What the task requires
From the line containing "Tin Tức Sinh Hoạt Tháng 4" down to the final line of the entries below, return each line exactly and drop the pictures.

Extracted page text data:

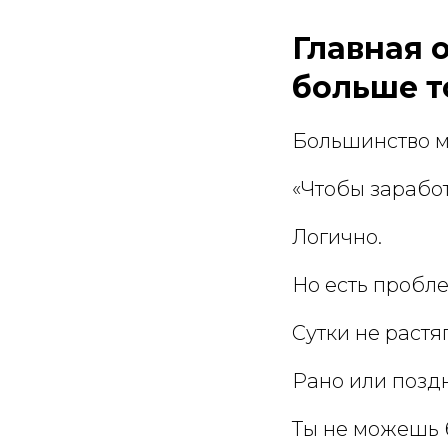
Главная 
больше т
Большинство м
«Чтобы заработ
Логично.
Но есть пробле
Сутки не растя
Рано или позд
Ты не можешь 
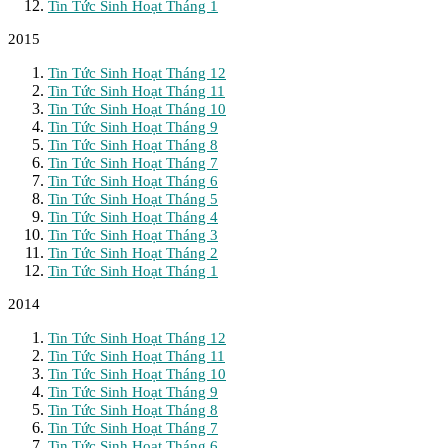
Tin Tức Sinh Hoạt Tháng 1
2015
Tin Tức Sinh Hoạt Tháng 12
Tin Tức Sinh Hoạt Tháng 11
Tin Tức Sinh Hoạt Tháng 10
Tin Tức Sinh Hoạt Tháng 9
Tin Tức Sinh Hoạt Tháng 8
Tin Tức Sinh Hoạt Tháng 7
Tin Tức Sinh Hoạt Tháng 6
Tin Tức Sinh Hoạt Tháng 5
Tin Tức Sinh Hoạt Tháng 4
Tin Tức Sinh Hoạt Tháng 3
Tin Tức Sinh Hoạt Tháng 2
Tin Tức Sinh Hoạt Tháng 1
2014
Tin Tức Sinh Hoạt Tháng 12
Tin Tức Sinh Hoạt Tháng 11
Tin Tức Sinh Hoạt Tháng 10
Tin Tức Sinh Hoạt Tháng 9
Tin Tức Sinh Hoạt Tháng 8
Tin Tức Sinh Hoạt Tháng 7
Tin Tức Sinh Hoạt Tháng 6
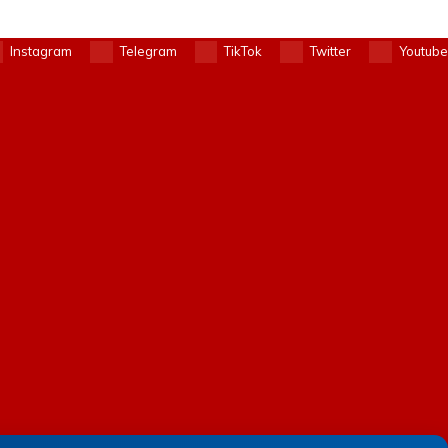
Instagram
Telegram
TikTok
Twitter
Youtube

Answer space
Tin Tức Sinh Hoạt Tháng 4
Tin Tức Sinh Hoạt Tháng 3
Tin Tức Sinh Hoạt Tháng 2
Tin Tức Sinh Hoạt Tháng 1
2014
Tin Tức Sinh Hoạt Tháng 12
Tin Tức Sinh Hoạt Tháng 11
Tin Tức Sinh Hoạt Tháng 10
Tin Tức Sinh Hoạt Tháng 9
Tin Tức Sinh Hoạt Tháng 8
Tin Tức Sinh Hoạt Tháng 7
Tin Tức Sinh Hoạt Tháng 6
Instagram
Telegram
TikTok
Twitter
Youtube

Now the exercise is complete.